Quickstart
This guide walks you through a minimal, end-to-end AutoMIL workflow: from preparing your data to running a first model evaluation. It is intended to provide a high-level overview of the typical AutoMIL pipeline.
Dataset Infos
For the purposes of this demonstration, we use an example set of whole-slide images from The Cancer Genome Atlas Program (TCGA) consisting of lung tissue samples.
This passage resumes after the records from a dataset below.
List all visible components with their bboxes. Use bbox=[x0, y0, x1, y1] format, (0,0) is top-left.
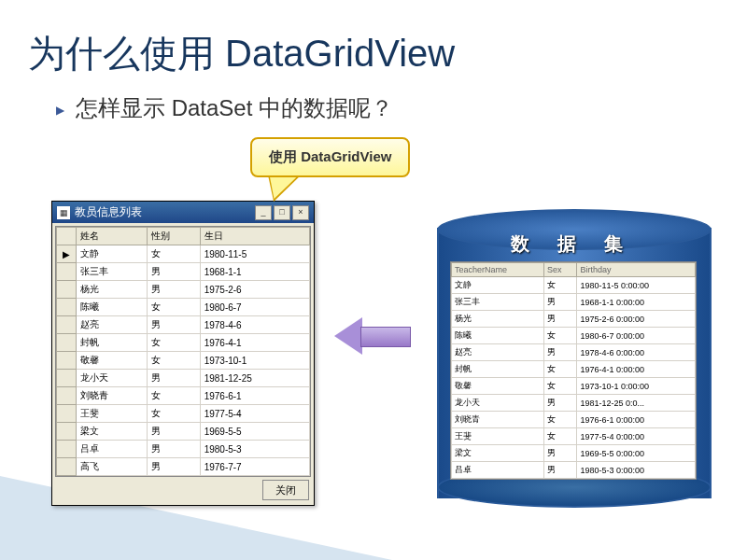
maximize-button[interactable]: □ bbox=[274, 205, 290, 220]
table-row: 吕卓男1980-5-3 0:00:00 bbox=[452, 462, 696, 479]
table-row[interactable]: 敬馨女1973-10-1 bbox=[57, 352, 310, 370]
table-row: 刘晓青女1976-6-1 0:00:00 bbox=[452, 412, 696, 428]
table-row[interactable]: 陈曦女1980-6-7 bbox=[57, 299, 310, 316]
dataset-title: 数 据 集 bbox=[437, 231, 708, 257]
table-row[interactable]: 刘晓青女1976-6-1 bbox=[57, 387, 310, 405]
callout-box: 使用 DataGridView bbox=[250, 137, 410, 177]
table-row: 封帆女1976-4-1 0:00:00 bbox=[452, 361, 696, 378]
table-row[interactable]: 杨光男1975-2-6 bbox=[57, 281, 310, 299]
column-header: Sex bbox=[544, 263, 577, 277]
data-grid-view[interactable]: 姓名性别生日▶文静女1980-11-5张三丰男1968-1-1杨光男1975-2… bbox=[55, 226, 311, 477]
table-row: 陈曦女1980-6-7 0:00:00 bbox=[452, 328, 696, 344]
column-header[interactable]: 姓名 bbox=[77, 228, 148, 245]
arrow-left bbox=[334, 317, 409, 355]
table-row[interactable]: 王斐女1977-5-4 bbox=[57, 405, 310, 423]
table-row: 文静女1980-11-5 0:00:00 bbox=[452, 277, 696, 294]
table-row[interactable]: 梁文男1969-5-5 bbox=[57, 423, 310, 441]
table-row[interactable]: 高飞男1976-7-7 bbox=[57, 458, 310, 476]
slide-title: 为什么使用 DataGridView bbox=[28, 28, 747, 79]
table-row[interactable]: ▶文静女1980-11-5 bbox=[57, 245, 310, 263]
table-row: 王斐女1977-5-4 0:00:00 bbox=[452, 428, 696, 445]
table-row: 张三丰男1968-1-1 0:00:00 bbox=[452, 294, 696, 311]
table-row[interactable]: 吕卓男1980-5-3 bbox=[57, 441, 310, 458]
column-header[interactable]: 性别 bbox=[148, 228, 201, 245]
close-button[interactable]: × bbox=[292, 205, 309, 220]
column-header[interactable]: 生日 bbox=[200, 228, 309, 245]
column-header: Birthday bbox=[577, 263, 696, 277]
close-dialog-button[interactable]: 关闭 bbox=[262, 480, 309, 500]
table-row: 赵亮男1978-4-6 0:00:00 bbox=[452, 344, 696, 361]
minimize-button[interactable]: _ bbox=[255, 205, 272, 220]
table-row[interactable]: 封帆女1976-4-1 bbox=[57, 334, 310, 352]
table-row[interactable]: 赵亮男1978-4-6 bbox=[57, 316, 310, 334]
app-icon: ▦ bbox=[57, 206, 70, 219]
database-cylinder: 数 据 集 TeacherNameSexBirthday文静女1980-11-5… bbox=[437, 209, 708, 508]
table-row: 梁文男1969-5-5 0:00:00 bbox=[452, 445, 696, 462]
table-row[interactable]: 龙小天男1981-12-25 bbox=[57, 370, 310, 387]
app-window: ▦ 教员信息列表 _ □ × 姓名性别生日▶文静女1980-11-5张三丰男19… bbox=[51, 201, 315, 506]
dataset-table: TeacherNameSexBirthday文静女1980-11-5 0:00:… bbox=[450, 261, 697, 480]
window-titlebar: ▦ 教员信息列表 _ □ × bbox=[52, 202, 314, 223]
table-row: 龙小天男1981-12-25 0:0... bbox=[452, 395, 696, 412]
column-header: TeacherName bbox=[452, 263, 544, 277]
table-row: 杨光男1975-2-6 0:00:00 bbox=[452, 311, 696, 328]
window-title: 教员信息列表 bbox=[75, 204, 142, 220]
bullet-text: 怎样显示 DataSet 中的数据呢？ bbox=[56, 93, 747, 123]
table-row[interactable]: 张三丰男1968-1-1 bbox=[57, 263, 310, 281]
table-row: 敬馨女1973-10-1 0:00:00 bbox=[452, 378, 696, 395]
This dataset can be downloaded via slideflows project module, which provides the slides in the form of a preconfigured project named LungAdenoSquam. Since the indiviual image files are quite large and the full project contains 941 slides, we restrict this example to a randomly sampled subset of 100 slides. The subset can be replicated using this annotation file. Provide this file to slideflows API to make sure only the annotated slides are downloaded:
#!/usr/bin/env python3
import slideflow as sf
from slideflow.project_utils import LungAdenoSquam
if __name__ == "__main__":
project = sf.create_project(
root='LungAdenoSquam',
cfg=LungAdenoSquam().__dict__,
annotations="path/to/lung_labels.csv",
download=True
)
(Optional) 1. Activate Your Environment
If you installed AutoMIL in a virtual environment, ensure your venv is activated before running AutoMIL.
source .venv/bin/activate
2. Prepare the Dataset
AutoMIL expects your WSI dataset to consist of slide images in one of many supported formats (.tiff, .svs, .tif etc) and a file containing slide-level label information
A minimal dataset consists of:
- A directory containing slide images
- A .csv metadata file with slide-level annotations
Example directory structure:
./LungAdenoSquam/
├── slides/
├── TCGA-05-4430-01Z-00-DX1.95659bbb-3091-4370-bc1d-6c6c1baa7b3d.svs
├── TCGA-55-A48Z-01Z-00-DX1.0867DC6A-2A51-4CF1-AE3F-0526CE2DD740.svs
├── TCGA-55-A4DG-01Z-00-DX1.9CE9B7BE-48EF-44F1-9C25-F15700A3E5DE.svs
└── ...
└── lung_labels.csv
With annotations.csv:
patient,subtype,site,slide
TCGA-05-4430,adenocarcinoma,Site-61,TCGA-05-4430-01Z-00-DX1.95659bbb-3091-4370-bc1d-6c6c1baa7b3d
TCGA-55-A48Z,adenocarcinoma,Site-67,TCGA-55-A48Z-01Z-00-DX1.0867DC6A-2A51-4CF1-AE3F-0526CE2DD740
TCGA-55-A4DG,adenocarcinoma,Site-67,TCGA-55-A4DG-01Z-00-DX1.9CE9B7BE-48EF-44F1-9C25-F15700A3E5DE
3. Run the basic training pipeline
To train a basic Attention_MIL model on the dataset, run the automil train command with default parameters:
automil train ./LungAdenoSquam/slides ./LungAdenoSquam/lung_labels.csv results -v -lc "subtype" -sc "slide"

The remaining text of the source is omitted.